La présidente de l’Assemblée générale de l’ONU, Annalena Baerbock, a déclaré que l’organisation internationale portait « une responsabilité vieille de 78 ans » dans la question palestinienne et devait poursuivre ses efforts pour parvenir à une solution juste et durable conformément à la Charte des Nations unies, au droit international et aux résolutions onusiennes.
Elle a exhorté les États membres à renouveler leur engagement envers la Déclaration de New York afin de faire avancer la solution à deux États, affirmant qu’un avenir où la Palestine et Israël vivraient côte à côte « dans la paix, la sécurité et le respect mutuel » ne constituait « ni une menace pour Israël ni une récompense de la violence », mais « un investissement à long terme dans la paix, la sécurité, la dignité et l’égalité des droits pour tous ».
Mme Baerbock a également appelé à ne pas détourner l’attention de la situation dans la bande de Gaza, affirmant que près de 800 Palestiniens, dont de nombreux enfants, avaient été tués depuis l’annonce du cessez-le-feu en octobre dernier, tandis que la situation humanitaire demeurait « catastrophique » et l’accès à l’aide fortement restreint.
De son côté, le secrétaire général adjoint de l’ONU chargé du Moyen-Orient, de l’Europe, des Amériques, de l’Asie et du Pacifique au département des affaires politiques et de la consolidation de la paix, Khaled Khiari, a déclaré que la Nakba ne relevait pas uniquement de l’histoire, mais représentait « la plus longue crise de réfugiés non résolue au monde ».

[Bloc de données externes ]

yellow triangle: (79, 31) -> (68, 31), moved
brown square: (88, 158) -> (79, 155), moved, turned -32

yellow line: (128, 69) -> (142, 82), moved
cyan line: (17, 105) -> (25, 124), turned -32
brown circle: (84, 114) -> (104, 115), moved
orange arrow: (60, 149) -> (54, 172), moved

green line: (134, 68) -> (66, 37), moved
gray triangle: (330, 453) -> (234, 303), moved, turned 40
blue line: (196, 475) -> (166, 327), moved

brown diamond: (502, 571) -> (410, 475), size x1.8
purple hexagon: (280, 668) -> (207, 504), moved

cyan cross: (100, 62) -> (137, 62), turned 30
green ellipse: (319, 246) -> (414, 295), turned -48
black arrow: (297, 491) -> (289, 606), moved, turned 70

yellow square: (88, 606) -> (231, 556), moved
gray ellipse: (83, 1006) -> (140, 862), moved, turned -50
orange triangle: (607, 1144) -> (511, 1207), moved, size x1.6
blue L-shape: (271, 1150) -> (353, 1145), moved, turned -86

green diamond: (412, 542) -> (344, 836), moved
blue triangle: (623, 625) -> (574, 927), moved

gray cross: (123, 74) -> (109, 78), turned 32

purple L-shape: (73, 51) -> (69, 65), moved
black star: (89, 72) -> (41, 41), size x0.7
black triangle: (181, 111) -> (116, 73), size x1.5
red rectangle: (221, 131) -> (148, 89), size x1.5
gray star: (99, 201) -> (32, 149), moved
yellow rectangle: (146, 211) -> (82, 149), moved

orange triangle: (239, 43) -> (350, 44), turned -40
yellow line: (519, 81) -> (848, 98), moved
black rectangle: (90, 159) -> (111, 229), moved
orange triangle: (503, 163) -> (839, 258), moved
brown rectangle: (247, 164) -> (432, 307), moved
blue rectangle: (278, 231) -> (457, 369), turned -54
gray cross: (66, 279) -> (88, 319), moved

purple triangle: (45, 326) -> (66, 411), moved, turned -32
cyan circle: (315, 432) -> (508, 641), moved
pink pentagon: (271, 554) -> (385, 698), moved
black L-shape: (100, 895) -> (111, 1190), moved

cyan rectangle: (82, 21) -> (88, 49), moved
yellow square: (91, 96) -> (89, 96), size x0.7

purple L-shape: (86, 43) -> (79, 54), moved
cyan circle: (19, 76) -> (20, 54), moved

Il a souligné que la poursuite de cette crise « façonne l’identité et la vie du peuple palestinien » et entrave sa quête de justice et d’autodétermination. Il a ajouté que la commémoration de la Nakba imposait à l’ONU non seulement un devoir de mémoire, mais aussi une responsabilité d’action, notamment pour protéger les civils, soutenir les institutions palestiniennes et relancer un processus politique crédible menant à une solution négociée à deux États.
L’ambassadeur palestinien auprès des Nations unies, Riyad Mansour, a lu un discours du président palestinien Mahmoud Abbas, dans lequel ce dernier a affirmé que « la question palestinienne restera le plus grand test de crédibilité du système international ».
Le président Abbas a réaffirmé le droit du peuple palestinien à vivre « libre et digne dans sa patrie », à défendre son existence et ses droits nationaux, et à obtenir le soutien de la communauté internationale pour réaliser son indépendance et vivre en paix et en sécurité « comme tous les autres peuples du monde ».
Il a estimé qu’« il est illusoire de croire que la paix et la sécurité peuvent être atteintes sans garantir les droits du peuple palestinien et l’indépendance de son État ». Il a également accusé Israël de poursuivre des politiques de colonisation, d’annexion et de répression en Cisjordanie occupée, y compris à Jérusalem-Est, tout en dénonçant les destructions massives dans la bande de Gaza.
Au cours de la séance, Wissam Hamada, mère de la fillette palestinienne Hind Rajab, tuée à Gaza en janvier 2024, a livré un témoignage vidéo émouvant sur la mort de sa fille, affirmant que « la Nakba palestinienne se poursuit encore aujourd’hui ».
Les participants ont également assisté à la projection d’un documentaire consacré à l’enfant palestinien Aws Al-Naasan, âgé de 14 ans, tué en avril dernier lors d’une attaque de colons contre son école dans le village d’Al-Mughayyir, au nord-est de Ramallah.
La session a enfin donné la parole à des survivants de la Nakba de 1948 ainsi qu’à plusieurs historiens palestiniens, qui ont évoqué les conséquences durables du déplacement forcé et de l’exil sur plusieurs générations de Palestiniens.